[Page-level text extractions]
####################
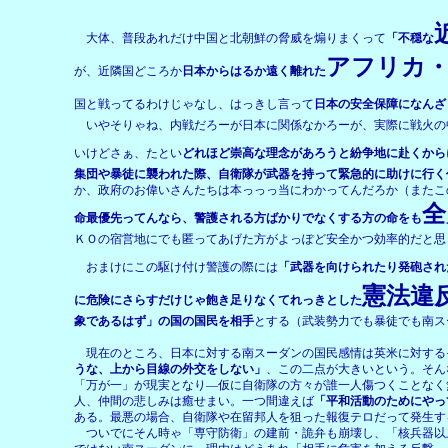
大体、普段あれだけ中国と北朝鮮の脅威を煽りまくって
「不穏な
アフリカ
が、近隣国どころか
日本からはるか遠く離れた
国と戦ってるわけじゃなし、はっきし言って
日本の安全保障になんざ
いやそりゃね、内戦だろーが日本に関係なかろーが、実際に戦火の
いけどさぁ、たとい
どれほど崇高な理念があろうと紛争地に赴くから
集団や暴徒に襲われた際、自衛隊が武器を持って緊急的に助けに行く
か、政府のお偉いさんたちは本っっっ当にわかってんだろか（またこ
全
命最優先ってんなら、警護される方ばかりでなくする方の命をも
ＫＯの宿営地にでも匿ってあげた方がよっぽど安全かつ効率的だと思
おまけにこの駆け付け警護の際には
「武器を向けられたり発砲され
憲法違
に危険にさらすだけじゃ飽き足りなくてれっきとした
象であるはず」の国の国民を相手
とする（武装勢力でも暴徒でも南ス
現在のところ、日本に対する南スーダンの国民感情は英米に対する
うな、上から目線の外交をしない」
、この二点が大きいという。そん
「万が一」が現実となり―仮に自衛隊の方々が誰一人傷つくことなく
人、仲間の悲しみは癒せまい。一つ間違えば
「平和活動のためにやっ
ある。最悪の場合、自衛隊や在留邦人を狙った報復テロだって発生す
ついでにそん時ゃ「専守防衛」の建前・詭弁も崩壊し、「核兵器以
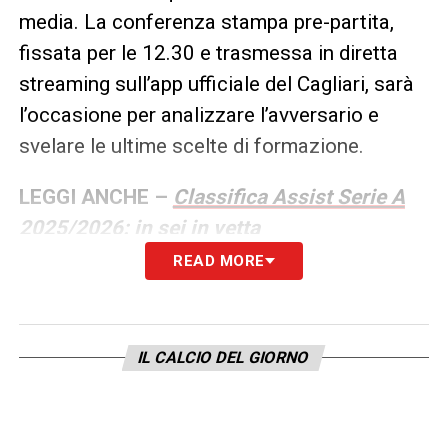
media. La conferenza stampa pre-partita,
fissata per le 12.30 e trasmessa in diretta
streaming sull’app ufficiale del Cagliari, sarà
l’occasione per analizzare l’avversario e
svelare le ultime scelte di formazione.
LEGGI ANCHE –
Classifica Assist Serie A
2025/2026: in sei in vetta
READ MORE
LA PLAYLIST DELLE NOSTRE TOP NEWS
IL CALCIO DEL GIORNO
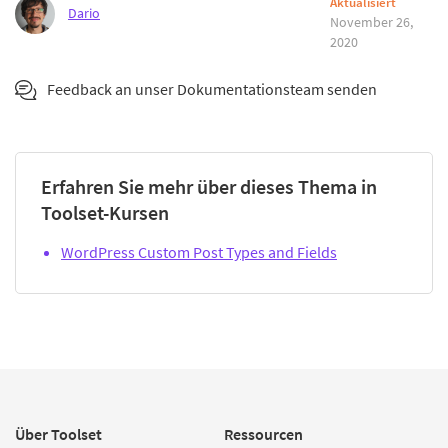
Aktualisiert
Dario
November 26,
2020
Feedback an unser Dokumentationsteam senden
Erfahren Sie mehr über dieses Thema in
Toolset-Kursen
WordPress Custom Post Types and Fields
Über Toolset
Ressourcen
####################
> [Work order] Each line above must be set down exactly, though no picture should be carried over.

> [Reply to the exercise]
大体、普段あれだけ中国と北朝鮮の脅威を煽りまくって
「不穏な
アフリカ
が、近隣国どころか
日本からはるか遠く離れた
国と戦ってるわけじゃなし、はっきし言って
日本の安全保障になんざ
いやそりゃね、内戦だろーが日本に関係なかろーが、実際に戦火の
いけどさぁ、たとい
どれほど崇高な理念があろうと紛争地に赴くから
集団や暴徒に襲われた際、自衛隊が武器を持って緊急的に助けに行く
か、政府のお偉いさんたちは本っっっ当にわかってんだろか（またこ
全
命最優先ってんなら、警護される方ばかりでなくする方の命をも
ＫＯの宿営地にでも匿ってあげた方がよっぽど安全かつ効率的だと思
おまけにこの駆け付け警護の際には
「武器を向けられたり発砲され
憲法違
に危険にさらすだけじゃ飽き足りなくてれっきとした
象であるはず」の国の国民を相手
とする（武装勢力でも暴徒でも南ス
現在のところ、日本に対する南スーダンの国民感情は英米に対する
うな、上から目線の外交をしない」
、この二点が大きいという。そん
「万が一」が現実となり―仮に自衛隊の方々が誰一人傷つくことなく
人、仲間の悲しみは癒せまい。一つ間違えば
「平和活動のためにやっ
ある。最悪の場合、自衛隊や在留邦人を狙った報復テロだって発生す
ついでにそん時ゃ「専守防衛」の建前・詭弁も崩壊し、「核兵器以
media. La conferenza stampa pre-partita,
fissata per le 12.30 e trasmessa in diretta
streaming sull’app ufficiale del Cagliari, sarà
l’occasione per analizzare l’avversario e
svelare le ultime scelte di formazione.
LEGGI ANCHE –
Classifica Assist Serie A
2025/2026: in sei in vetta
READ MORE
LA PLAYLIST DELLE NOSTRE TOP NEWS
IL CALCIO DEL GIORNO
Aktualisiert
Dario
November 26,
2020
Feedback an unser Dokumentationsteam senden
Erfahren Sie mehr über dieses Thema in
Toolset-Kursen
WordPress Custom Post Types and Fields
Über Toolset
Ressourcen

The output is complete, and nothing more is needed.